Carlos soupira, étira ses épaules, baissa le regard et puis à nouveau regarda la commissaire droit dans les yeux.

— Le journal intime, filmé par Irène avec la webcam de son Mac. Elle raconte sa vie… nocturne, sexuelle. Elle… avait l’habitude… eh bien de… s’offrir sur les parkings d’autoroute à des inconnus, des routiers, et dans les boîtes spécialisées, les clubs échangistes, et dans les boîtes de nuit normales aussi, et… elle participait à des soirées privées très sélect et très secrètes.
— Comment qualifieriez-vous ce que vous avez vu, M. Dacosta ?

Il hésita, et commenta :
— Hard, c’est sûr, intense… stupéfiant, déstabilisant… de sincérité, de… désespoir aussi, ce qu’elle raconte est très dur, désenchanté.
— Une question, avant de revenir à ces films : Clara, sa sœur, était-elle au courant de la vie nocturne… excessive de sa sœur ?
— Bonne question.
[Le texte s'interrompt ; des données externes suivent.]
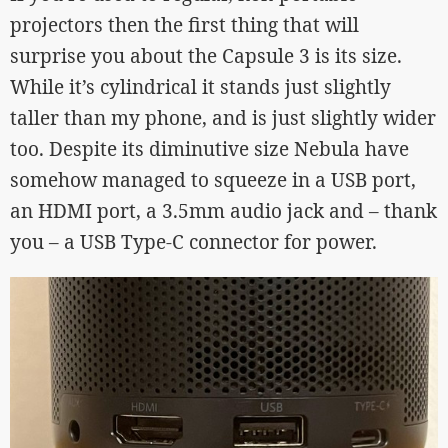
projectors then the first thing that will
surprise you about the Capsule 3 is its size.
While it’s cylindrical it stands just slightly
taller than my phone, and is just slightly wider
too. Despite its diminutive size Nebula have
somehow managed to squeeze in a USB port,
an HDMI port, a 3.5mm audio jack and – thank
you – a USB Type-C connector for power.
Oui, elle l’avait avoué à Clara il y a un certain temps, Clara qui m’a dit qu’elle… n’avait pas cherché à en savoir plus, et elle s’en voulait.
— Pourquoi ?
— Parce que sa sœur avait besoin d’aide ! Elle était très instable depuis l’accident d’Orléans, une sorte… je ne suis pas psy, mais de schizophrénie. Dans sa maison, à Colombes, elle avait… oh… c’est dur ça…
— Oui ?
— Vous avez su et compris cela, elle avait condamné l’accès à la chambre de sa petite fille morte dans l’accident, et leur chambre conjugale.
— Vous avez vu ce « sanctuaire » ?
— Oui. Intact, couvert de poussière. C’était après que Bernard ait mis à sac la maison, j’avais vu ses traces à lui dans la poussière…
— Poursuivez, je vous prie.
— Où j’en étais ? demanda Carlos en se passant lentement la main dans les cheveux.
— Clara était au courant de la double vie de sa sœur.
— Oui, Clara s’en voulait, et avec ces films, on a compris l’ampleur de la chose. Et moi j’ai découvert ça. J’ai eu alors une vision d’Irène différente…
— C’est-à-dire ? insista Ruth.
— Plus complète, plus effrayante aussi, plus émouvante aussi. Son attitude était désespérée, vous savez. Une sorte de vie suicidaire, elle devait risquer gros à… se donner comme ça à des inconnus.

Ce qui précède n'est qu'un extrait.